Hamiltonian Monte Carlo (HMC)

Interactive visualization of gradient-based MCMC sampling from 2D posterior distributions
Part 2 of the MCMC Samplers Series | See also: Metropolis-Hastings

What is Hamiltonian Monte Carlo?

Hamiltonian Monte Carlo (HMC) is an MCMC algorithm that uses gradient information to propose new states. Rather than taking random steps, it simulates the physics of a particle moving through parameter space along trajectories shaped by the geometry of the log-density. The result is large, directed moves that are accepted at high rates.

The core idea is to augment the parameter vector \(\mathbf{q}\) with auxiliary momentum variables \(\mathbf{p}\), then simulate Hamiltonian dynamics using a symplectic integrator. Energy conservation keeps the sampler on surfaces of roughly constant probability, while the momentum carries it across low-density regions that would trap a random-walk sampler.

HMC was introduced by Duane et al. (1987) for lattice field theory and brought into statistics by Neal (1996, 2011).
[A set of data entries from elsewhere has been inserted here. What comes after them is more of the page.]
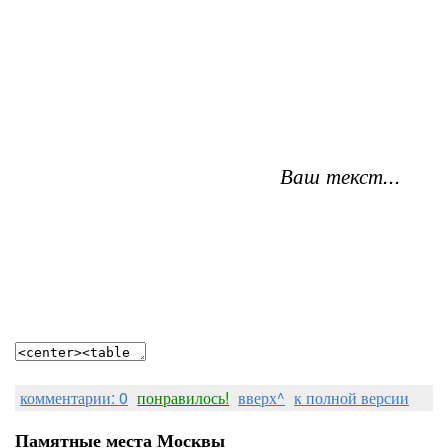
Ваш текст...
комментарии: 0
понравилось!
вверх^
к полной версии
Памятные места Москвы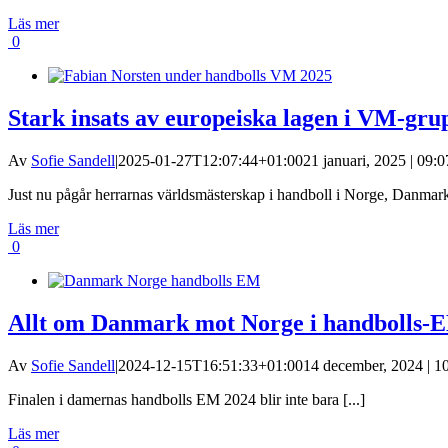
Läs mer
0
Stark insats av europeiska lagen i VM-gru
Av
Sofie Sandell
|
2025-01-27T12:07:44+01:00
21 januari, 2025 | 09:0
Just nu pågår herrarnas världsmästerskap i handboll i Norge, Danmark 
Läs mer
0
Allt om Danmark mot Norge i handbolls-
Av
Sofie Sandell
|
2024-12-15T16:51:33+01:00
14 december, 2024 | 1
Finalen i damernas handbolls EM 2024 blir inte bara [...]
Läs mer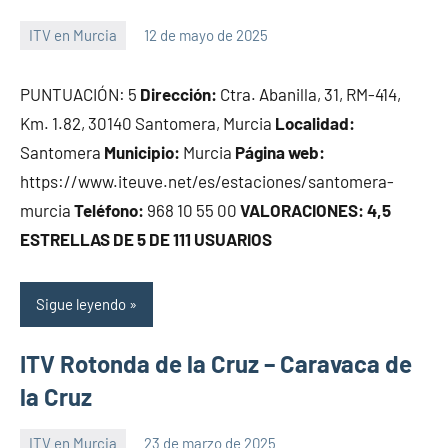
ITV en Murcia
12 de mayo de 2025
Maria
PUNTUACIÓN: 5
Dirección:
Ctra. Abanilla, 31, RM-414,
Km. 1.82, 30140 Santomera, Murcia
Localidad:
Santomera
Municipio:
Murcia
Página web:
https://www.iteuve.net/es/estaciones/santomera-
murcia
Teléfono:
968 10 55 00
VALORACIONES: 4,5
ESTRELLAS DE 5 DE 111 USUARIOS
Sigue leyendo
ITV Rotonda de la Cruz – Caravaca de
la Cruz
ITV en Murcia
23 de marzo de 2025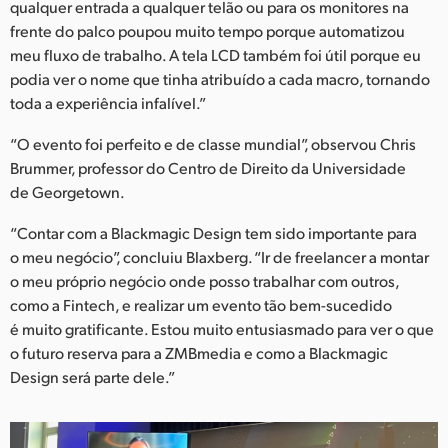
qualquer entrada a qualquer telão ou para os monitores na
frente do palco poupou muito tempo porque automatizou
meu fluxo de trabalho. A tela LCD também foi útil porque eu
podia ver o nome que tinha atribuído a cada macro, tornando
toda a experiência infalível.”
“O evento foi perfeito e de classe mundial”, observou Chris
Brummer, professor do Centro de Direito da Universidade
de Georgetown.
“Contar com a Blackmagic Design tem sido importante para
o meu negócio”, concluiu Blaxberg. “Ir de freelancer a montar
o meu próprio negócio onde posso trabalhar com outros,
como a Fintech, e realizar um evento tão bem-sucedido
é muito gratificante. Estou muito entusiasmado para ver o que
o futuro reserva para a ZMBmedia e como a Blackmagic
Design será parte dele.”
Today it underlies most modern probabilistic programming systems, usually in the form of the No-U-Turn Sampler (NUTS), which removes the need to hand-tune trajectory length. Compared to random-walk Metropolis-Hastings, HMC produces far lower autocorrelation and scales much better with the number of parameters.

The Algorithm

HMC defines a Hamiltonian over position \(\mathbf{q}\) (the parameters of interest) and momentum \(\mathbf{p}\):

$$H(\mathbf{q}, \mathbf{p}) = U(\mathbf{q}) + K(\mathbf{p})$$

The potential energy \(U(\mathbf{q}) = -\log \pi(\mathbf{q})\) is the negative log target density. The kinetic energy \(K(\mathbf{p}) = \frac{1}{2}\mathbf{p}^T M^{-1} \mathbf{p}\) comes from an auxiliary Gaussian over \(\mathbf{p}\), with mass matrix \(M\). This demo uses \(M = I\), so \(K(\mathbf{p}) = \frac{1}{2}\sum_i p_i^2\).

Each HMC iteration:
  1. Sample fresh momentum: \(\mathbf{p} \sim \mathcal{N}(0, M)\).
  2. Integrate Hamilton's equations for \(L\) steps of size \(\epsilon\) using the leapfrog integrator (symplectic and time-reversible): $$\begin{aligned} \frac{d\mathbf{q}}{dt} &= \frac{\partial H}{\partial \mathbf{p}} = M^{-1}\mathbf{p}\\ \frac{d\mathbf{p}}{dt} &= -\frac{\partial H}{\partial \mathbf{q}} = -\nabla U(\mathbf{q}) \end{aligned}$$
    \(\mathbf{p} \leftarrow \mathbf{p} - \frac{\epsilon}{2}\nabla U(\mathbf{q})\)
    for \(i = 1\) to \(L\):
      \(\mathbf{q} \leftarrow \mathbf{q} + \epsilon M^{-1}\mathbf{p}\)
      \(\mathbf{p} \leftarrow \mathbf{p} - \epsilon \nabla U(\mathbf{q})\)  (except last step: \(\epsilon/2\))
  3. Accept the proposed \((\mathbf{q}^*, \mathbf{p}^*)\) with probability: $$\alpha = \min\left(1, \exp(H(\mathbf{q}, \mathbf{p}) - H(\mathbf{q}^*, \mathbf{p}^*))\right)$$ The Metropolis correction handles the small numerical errors introduced by finite step sizes.
  4. Set \(\mathbf{q}_{t+1} = \mathbf{q}^*\) if accepted, otherwise keep \(\mathbf{q}_{t+1} = \mathbf{q}_t\).
The leapfrog integrator is volume-preserving (symplectic) and time-reversible. Both properties are needed for the Metropolis correction to be valid. Because the integrator approximately conserves \(H\), proposals land near the same energy level as the current state, unlike a random walk that diffuses freely into low-density regions.

Target Distributions

The demo includes three distributions that illustrate different challenges for MCMC samplers, from well-behaved to genuinely difficult.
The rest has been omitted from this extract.